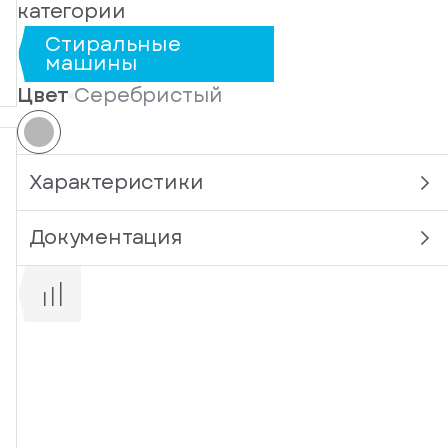
категории
Стиральные
машины
Цвет
Серебристый
Характеристики
Документация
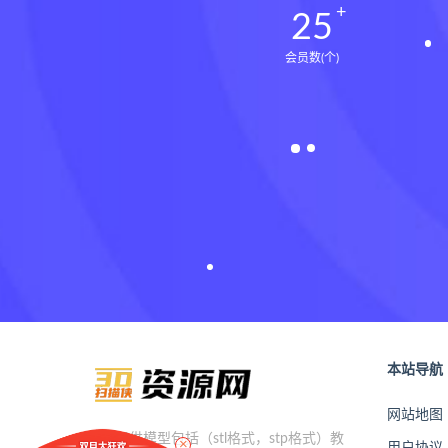
25
会员数(个)
本站导航
网站地图
×
本站提供模型包括（stl格式，stp格式）教
用户协议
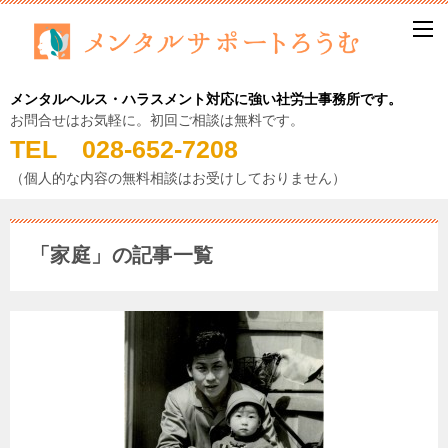
メンタルヘルス・ハラスメント対応に強い社労士事務所です。
お問合せはお気軽に。初回ご相談は無料です。
TEL 028-652-7208
（個人的な内容の無料相談はお受けしておりません）
「家庭」の記事一覧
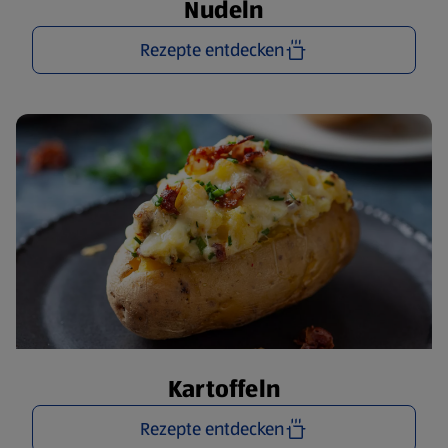
Nudeln
Rezepte entdecken
Kartoffeln
Rezepte entdecken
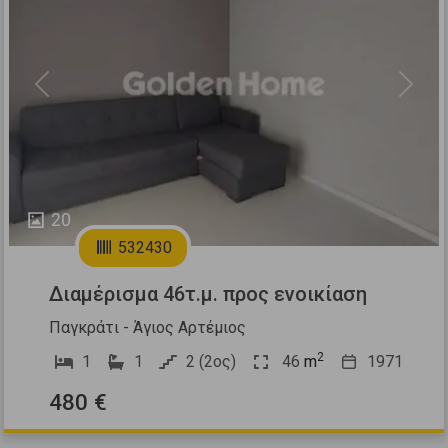
Previous
Next
20
532430
Διαμέρισμα 46τ.μ. προς ενοικίαση
Παγκράτι - Άγιος Αρτέμιος
2
1
1
2 (2ος)
46
m
1971
480 €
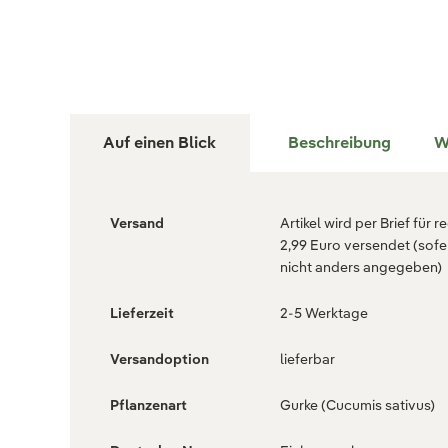
Auf einen Blick
Beschreibung
W
Versand
Artikel wird per Brief für r
2,99 Euro versendet (sofe
nicht anders angegeben)
Lieferzeit
2-5 Werktage
Versandoption
lieferbar
Pflanzenart
Gurke (Cucumis sativus)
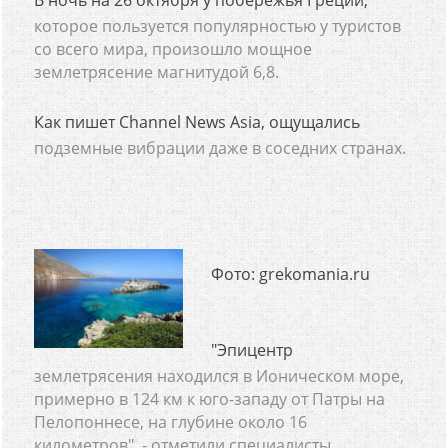
В ночь на 26 октября у побережья Греции,
которое пользуется популярностью у туристов
со всего мира, произошло мощное
землетрясение магнитудой 6,8.
Как пишет Channel News Asia, ощущались
подземные вибрации даже в соседних странах.
Фото: grekomania.ru
"Эпицентр
землетрясения находился в Ионическом море,
примерно в 124 км к юго-западу от Патры на
Пелопоннесе, на глубине около 16
километров", - отметили специалисты.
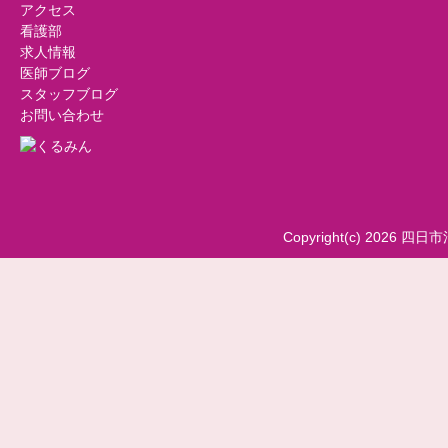
アクセス
看護部
求人情報
医師ブログ
スタッフブログ
お問い合わせ
Copyright(c) 2026 四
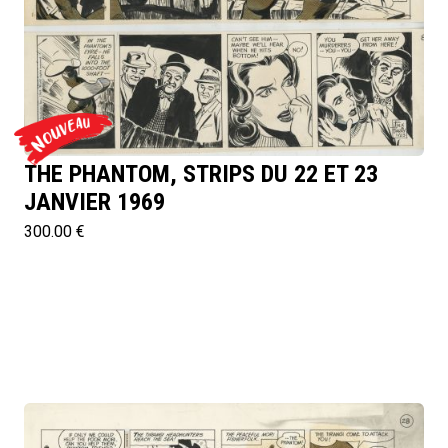
THE PHANTOM, STRIPS DU 22 ET 23
JANVIER 1969
300.00 €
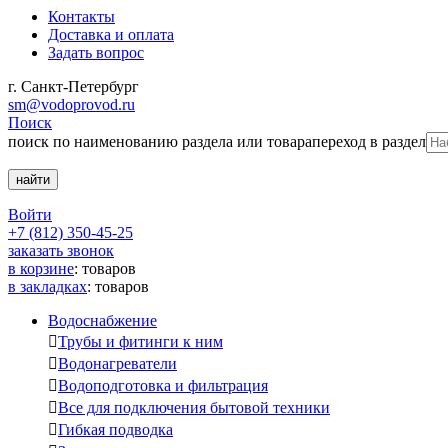
Контакты
Доставка и оплата
Задать вопрос
г. Санкт-Петербург
sm@vodoprovod.ru
Поиск
поиск по наименованию раздела или товара
переход в раздел
Войти
+7 (812) 350-45-25
заказать звонок
в корзине
:
товаров
в закладках
:
товаров
Водоснабжение

Трубы и фитинги к ним

Водонагреватели

Водоподготовка и фильтрация

Все для подключения бытовой техники

Гибкая подводка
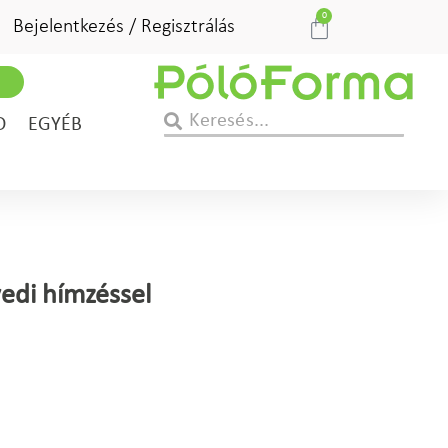
0
Bejelentkezés / Regisztrálás
D
EGYÉB
yedi hímzéssel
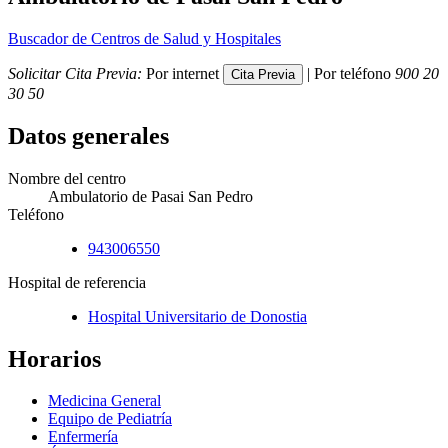
Buscador de Centros de Salud y Hospitales
Solicitar Cita Previa:
Por internet
| Por teléfono
900 20
30 50
Datos generales
Nombre del centro
Ambulatorio de Pasai San Pedro
Teléfono
943006550
Hospital de referencia
Hospital Universitario de Donostia
Horarios
Medicina General
Equipo de Pediatría
Enfermería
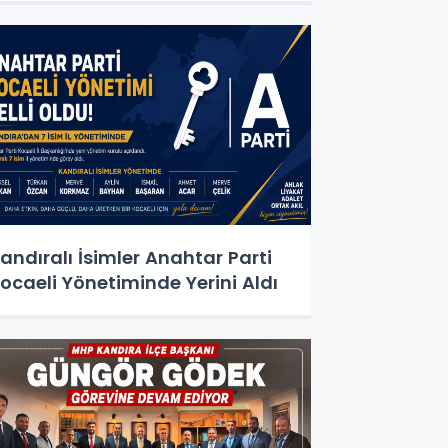
andıralı İsimler Anahtar Parti
ocaeli Yönetiminde Yerini Aldı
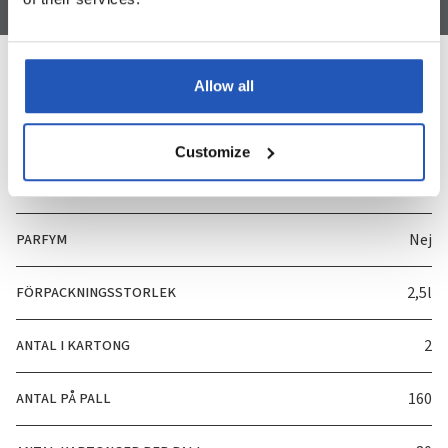
Allow all
Specifikation
Customize
ART. NUMMER
3485
PARFYM
Nej
FÖRPACKNINGSSTORLEK
2,5l
ANTAL I KARTONG
2
ANTAL PÅ PALL
160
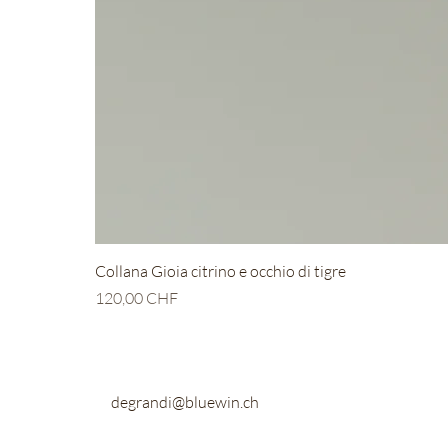
Collana Gioia citrino e occhio di tigre
Prix
120,00 CHF
degrandi@bluewin.ch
---
- [What is required]
The reply should consist only of the lines running from the one with "Nombre del centro" through the end of the material, both included, copied exactly; please omit pictures.

- [Worked solution]
Nombre del centro
Ambulatorio de Pasai San Pedro
Teléfono
943006550
Hospital de referencia
Hospital Universitario de Donostia
Horarios
Medicina General
Equipo de Pediatría
Enfermería
andıralı İsimler Anahtar Parti
ocaeli Yönetiminde Yerini Aldı
Allow all
Specifikation
Customize
ART. NUMMER
3485
PARFYM
Nej
FÖRPACKNINGSSTORLEK
2,5l
ANTAL I KARTONG
2
ANTAL PÅ PALL
160
Collana Gioia citrino e occhio di tigre
Prix
120,00 CHF
degrandi@bluewin.ch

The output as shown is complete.